By Anja Marais

He is me, but he is also you and her. He wandered the carved-out path of faded memories in a daze. The fog lay thick in the dewy hills, and he kept walking through the curtain of dusk into the cobalt-dark night. When luck was on his side a star would unassumingly make its presence known. A frivolous guide with ambiguous directions. There was plenty of food for him alongside the road dripping from foliage and branches. The rotten, fallen fruit would squeeze between his toes as he walked on. He never stopped to eat; his stomach wasn’t nearly as barren as his sense of recognition. He was seeking “it”. He once, long ago possessed “it,” but it slipped away, unnoticed and unattended.

His only companion beside the occasional star was the hoarse wind. Softly, like a shawl, it would embrace his tired shoulders and lift the dust majestically around his legs. During the night shadows would visit him in unidentifiable shapes, moving in and out of the fringes of his mind. They were hardly memories but more like ripples in a bowl of water. A scrying tool of past possibilities. In his ambulatory quest he thought he saw another traveler on the road ahead of him. He hastened his steps trying to catch up. The distance between him and the co-traveler would stay the same no matter how he adjusted his speed. With adamant concentration he would not take his eyes off the stranger’s back, even when the fog coagulated the space between them. At times he would have an uneasy feeling that he was being watched but as he turned around the figure behind him had already disappeared.

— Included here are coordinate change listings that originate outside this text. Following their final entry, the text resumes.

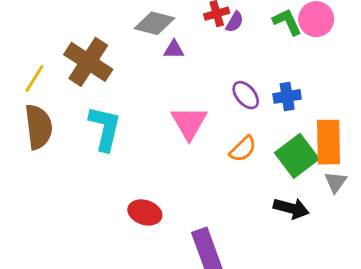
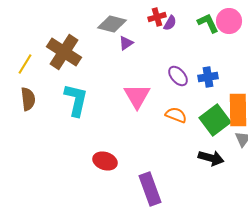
purple triangle: (174, 49) -> (126, 43), turned -35
brown semicircle: (39, 127) -> (28, 99), size x0.7
orange semicircle: (243, 149) -> (176, 115), turned -115

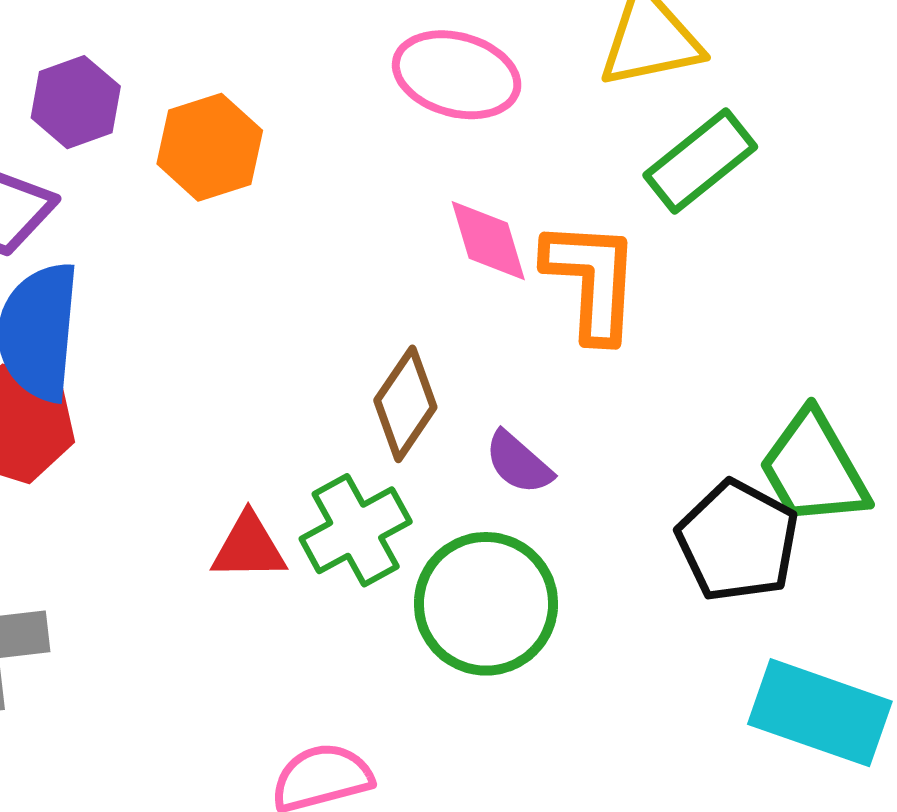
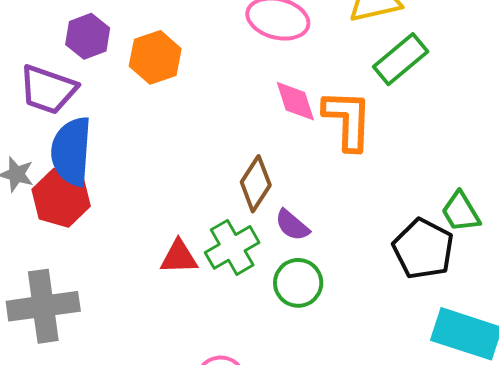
purple semicircle: (519, 463) -> (292, 225), moved
green trapezoid: (814, 469) -> (461, 212), size x0.7
green circle: (486, 604) -> (298, 283), size x0.7

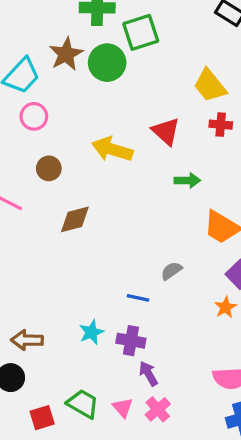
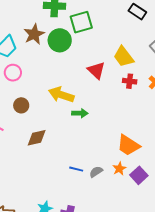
red triangle: (166, 131) -> (96, 70), moved
green arrow: (187, 180) -> (80, 113), moved
blue line: (138, 298) -> (76, 169), moved
orange star: (226, 307) -> (119, 169), moved

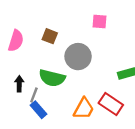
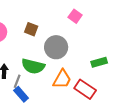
pink square: (100, 21) -> (75, 16), turned 32
orange trapezoid: (84, 109) -> (62, 79), moved

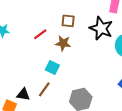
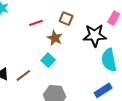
black star: (101, 28) -> (95, 35), turned 30
cyan square: (52, 67) -> (48, 60), moved

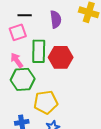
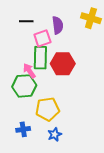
pink square: (18, 32) -> (42, 38), moved
pink arrow: (17, 60) -> (29, 71), moved

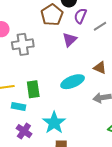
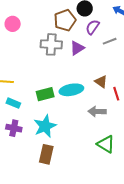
gray cross: (23, 44) -> (51, 44), moved
green rectangle: (33, 89) -> (45, 94), moved, turned 72
purple cross: (24, 131) -> (14, 128), turned -35

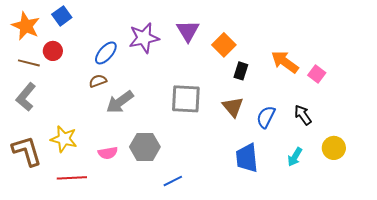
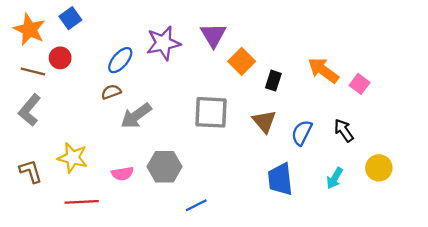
orange square: (224, 45) -> (242, 61), moved
brown L-shape: (27, 151) -> (31, 171), size x0.7

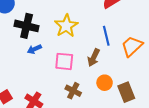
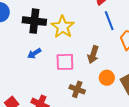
black cross: (27, 26) -> (34, 21), moved
blue line: (106, 36) -> (109, 21), moved

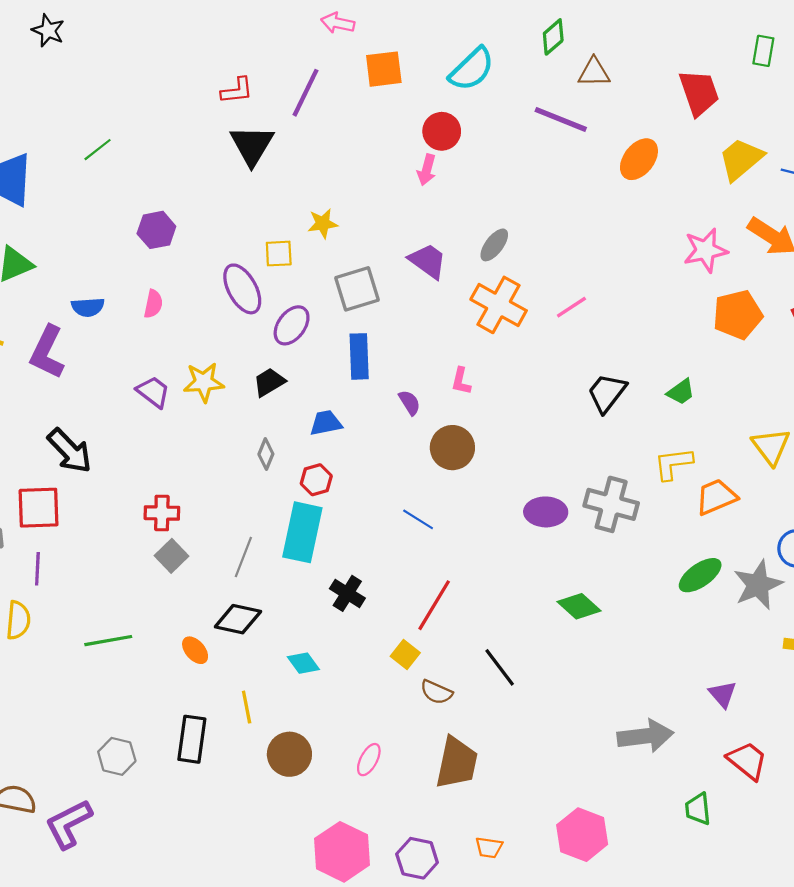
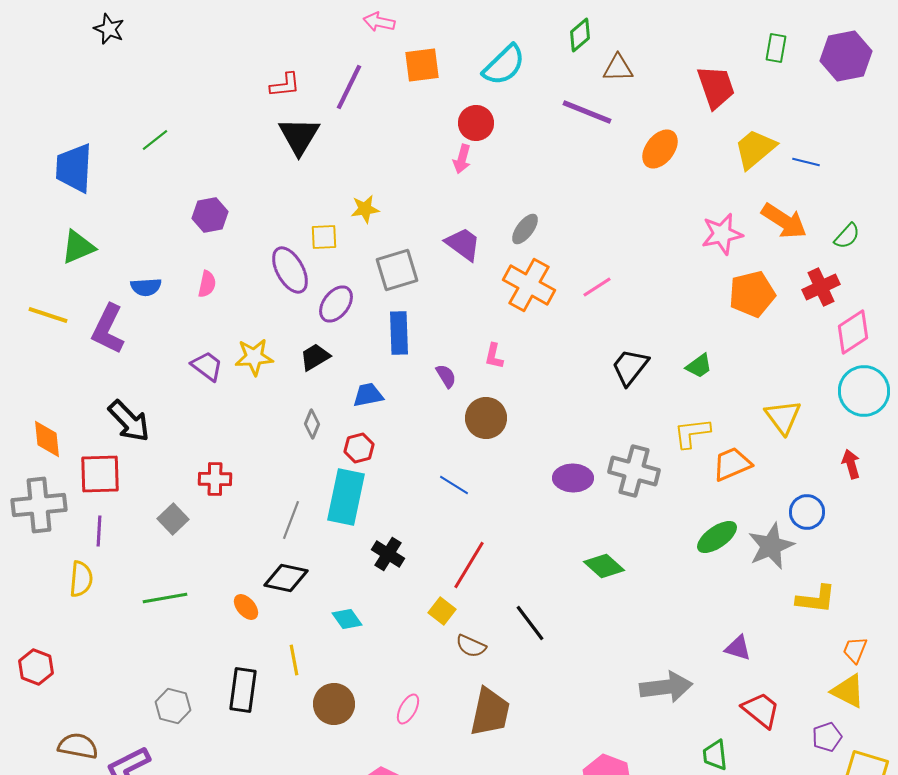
gray square: (172, 556) -> (173, 519), moved
purple triangle: (723, 694) -> (738, 648), turned -32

The fruit was getting heavier and the branches moaned under their weight. They fell and burst like fleshy bombs over the road up against his legs. He noticed the fruit splatters on the traveller’s legs ahead of him as well. He marched on. The road would occasionally split. He knew that it did not matter which side of the fork he chose, it would always unfold as an intricate fractal of itself. He used to take the road that tugged the hardest, but now he blindly followed the familiar traveler instead.

He hardly rested, for the weight of incompleteness fed his restlessness. He decided once and for all to get hold of the strange man ahead of him. He picked up the pace and started running, an awkward shuffle, trying to avoid the slippery stains in the road of skin and pits. Behind him footsteps became imminent and louder but the fog never revealed to him the occupant it sheltered.

And then he finally stopped. Tired. Hungry. For once he allowed the aroma of tree and fruit to enter him. He reached for a full, quivering, soft peach. As his teeth sank into her body the hoarse wind momentarily lifted the fog like a flimsy lace slip and he saw the road stretched ahead of him, open and unoccupied.